*** Data extracts Section Begins ***

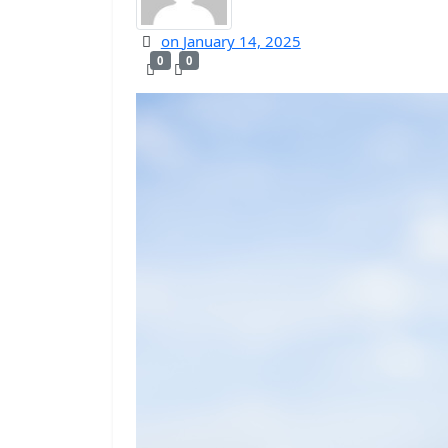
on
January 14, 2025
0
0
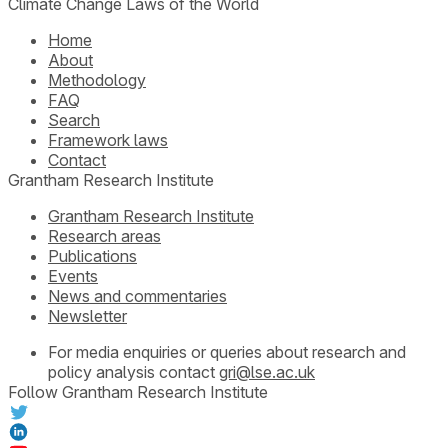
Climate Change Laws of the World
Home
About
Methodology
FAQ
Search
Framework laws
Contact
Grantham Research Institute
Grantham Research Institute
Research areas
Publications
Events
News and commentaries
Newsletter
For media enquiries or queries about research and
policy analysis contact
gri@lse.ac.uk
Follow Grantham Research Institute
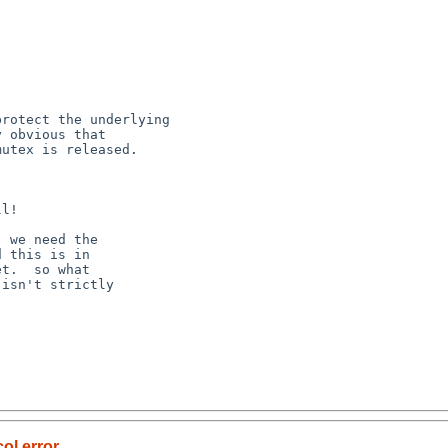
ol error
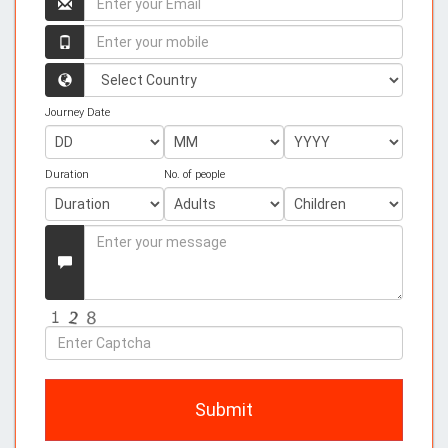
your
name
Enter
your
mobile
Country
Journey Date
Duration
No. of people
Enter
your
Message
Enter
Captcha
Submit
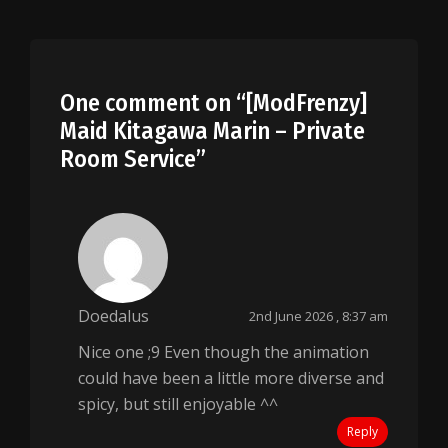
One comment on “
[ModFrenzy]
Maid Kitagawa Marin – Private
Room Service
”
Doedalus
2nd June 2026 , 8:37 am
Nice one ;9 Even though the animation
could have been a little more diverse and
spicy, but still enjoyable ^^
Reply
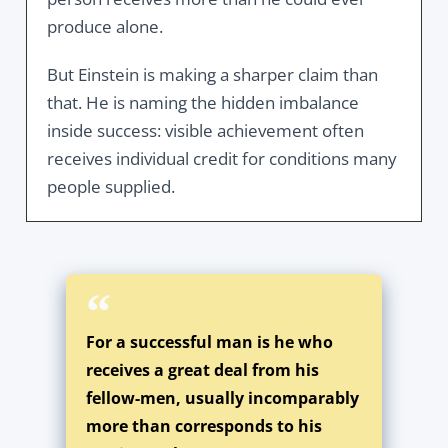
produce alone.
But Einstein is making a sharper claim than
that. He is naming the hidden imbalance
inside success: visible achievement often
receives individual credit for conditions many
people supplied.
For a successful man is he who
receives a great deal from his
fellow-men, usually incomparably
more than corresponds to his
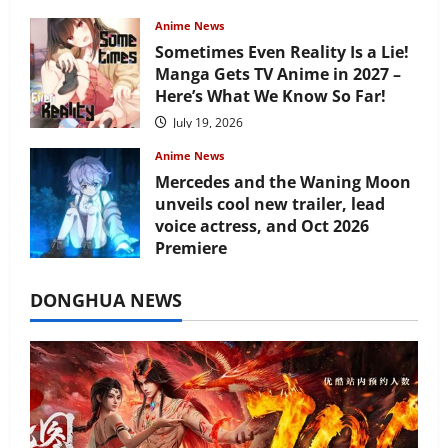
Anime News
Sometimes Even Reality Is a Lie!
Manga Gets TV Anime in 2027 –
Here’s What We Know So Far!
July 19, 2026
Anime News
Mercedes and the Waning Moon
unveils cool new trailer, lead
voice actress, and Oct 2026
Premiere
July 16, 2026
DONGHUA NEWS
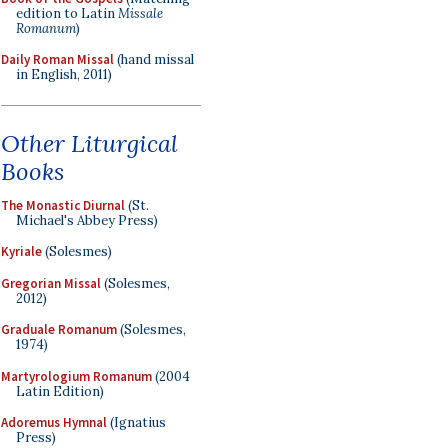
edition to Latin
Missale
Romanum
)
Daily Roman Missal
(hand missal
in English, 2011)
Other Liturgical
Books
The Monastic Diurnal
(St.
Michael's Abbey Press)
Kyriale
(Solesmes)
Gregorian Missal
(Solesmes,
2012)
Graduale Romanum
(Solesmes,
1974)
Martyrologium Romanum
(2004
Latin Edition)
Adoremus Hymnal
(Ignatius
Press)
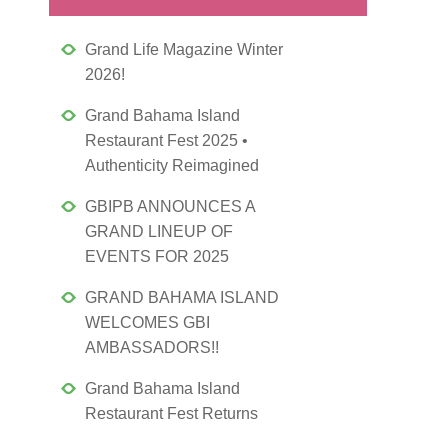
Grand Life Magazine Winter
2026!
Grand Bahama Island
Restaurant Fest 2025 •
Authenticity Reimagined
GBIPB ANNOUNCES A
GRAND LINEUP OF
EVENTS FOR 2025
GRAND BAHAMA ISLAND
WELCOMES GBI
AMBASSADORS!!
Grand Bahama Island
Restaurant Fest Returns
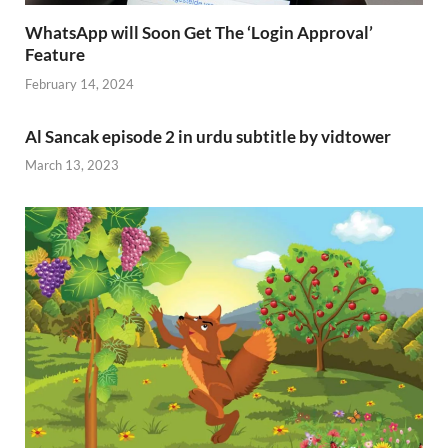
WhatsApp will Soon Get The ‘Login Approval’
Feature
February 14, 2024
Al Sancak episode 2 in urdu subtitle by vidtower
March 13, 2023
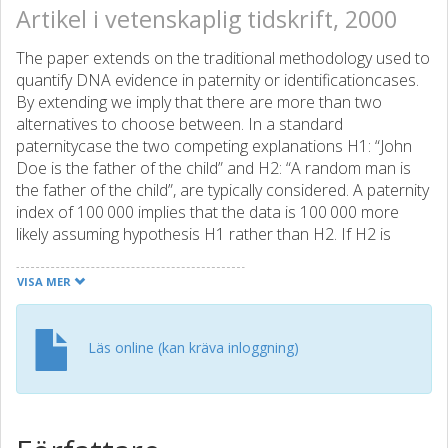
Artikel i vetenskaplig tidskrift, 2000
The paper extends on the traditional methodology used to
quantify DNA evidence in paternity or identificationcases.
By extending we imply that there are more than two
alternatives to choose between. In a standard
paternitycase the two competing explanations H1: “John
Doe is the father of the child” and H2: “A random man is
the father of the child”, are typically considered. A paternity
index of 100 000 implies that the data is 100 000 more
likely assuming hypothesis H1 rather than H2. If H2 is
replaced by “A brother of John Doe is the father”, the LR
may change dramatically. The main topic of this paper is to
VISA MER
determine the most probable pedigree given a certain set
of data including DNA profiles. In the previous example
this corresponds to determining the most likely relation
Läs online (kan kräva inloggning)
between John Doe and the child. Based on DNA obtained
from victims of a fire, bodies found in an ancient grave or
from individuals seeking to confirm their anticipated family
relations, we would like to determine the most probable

*** Data extracts Section Ends ***

### Exercise
Pictures are to be left out; everything else in the records gets retyped exactly.

### Final answer
on
January 14, 2025
0
0
Climate Change Laws of the World
Home
About
Methodology
FAQ
Search
Framework laws
Contact
Grantham Research Institute
Grantham Research Institute
Research areas
Publications
Events
News and commentaries
Newsletter
For media enquiries or queries about research and
policy analysis contact
gri@lse.ac.uk
Follow Grantham Research Institute
ol error
your
name
Enter
your
mobile
Country
Journey Date
Duration
No. of people
Enter
your
Message
Enter
Captcha
Submit
One comment on “
[ModFrenzy]
Maid Kitagawa Marin – Private
Room Service
”
Doedalus
2nd June 2026 , 8:37 am
Nice one ;9 Even though the animation
could have been a little more diverse and
spicy, but still enjoyable ^^
Reply
produce alone.
But Einstein is making a sharper claim than
that. He is naming the hidden imbalance
inside success: visible achievement often
receives individual credit for conditions many
people supplied.
For a successful man is he who
receives a great deal from his
fellow-men, usually incomparably
more than corresponds to his
Anime News
Sometimes Even Reality Is a Lie!
Manga Gets TV Anime in 2027 –
Here’s What We Know So Far!
July 19, 2026
Anime News
Mercedes and the Waning Moon
unveils cool new trailer, lead
voice actress, and Oct 2026
Premiere
July 16, 2026
DONGHUA NEWS
edition to Latin
Missale
Romanum
)
Daily Roman Missal
(hand missal
in English, 2011)
Other Liturgical
Books
The Monastic Diurnal
(St.
Michael's Abbey Press)
Kyriale
(Solesmes)
Gregorian Missal
(Solesmes,
2012)
Graduale Romanum
(Solesmes,
1974)
Martyrologium Romanum
(2004
Latin Edition)
Adoremus Hymnal
(Ignatius
Press)
Grand Life Magazine Winter
2026!
Grand Bahama Island
Restaurant Fest 2025 •
Authenticity Reimagined
GBIPB ANNOUNCES A
GRAND LINEUP OF
EVENTS FOR 2025
GRAND BAHAMA ISLAND
WELCOMES GBI
AMBASSADORS!!
Grand Bahama Island
Restaurant Fest Returns
WhatsApp will Soon Get The ‘Login Approval’
Feature
February 14, 2024
Al Sancak episode 2 in urdu subtitle by vidtower
March 13, 2023
Artikel i vetenskaplig tidskrift, 2000
The paper extends on the traditional methodology used to
quantify DNA evidence in paternity or identificationcases.
By extending we imply that there are more than two
alternatives to choose between. In a standard
paternitycase the two competing explanations H1: “John
Doe is the father of the child” and H2: “A random man is
the father of the child”, are typically considered. A paternity
index of 100 000 implies that the data is 100 000 more
likely assuming hypothesis H1 rather than H2. If H2 is
replaced by “A brother of John Doe is the father”, the LR
may change dramatically. The main topic of this paper is to
VISA MER
determine the most probable pedigree given a certain set
of data including DNA profiles. In the previous example
this corresponds to determining the most likely relation
Läs online (kan kräva inloggning)
between John Doe and the child. Based on DNA obtained
from victims of a fire, bodies found in an ancient grave or
from individuals seeking to confirm their anticipated family
relations, we would like to determine the most probable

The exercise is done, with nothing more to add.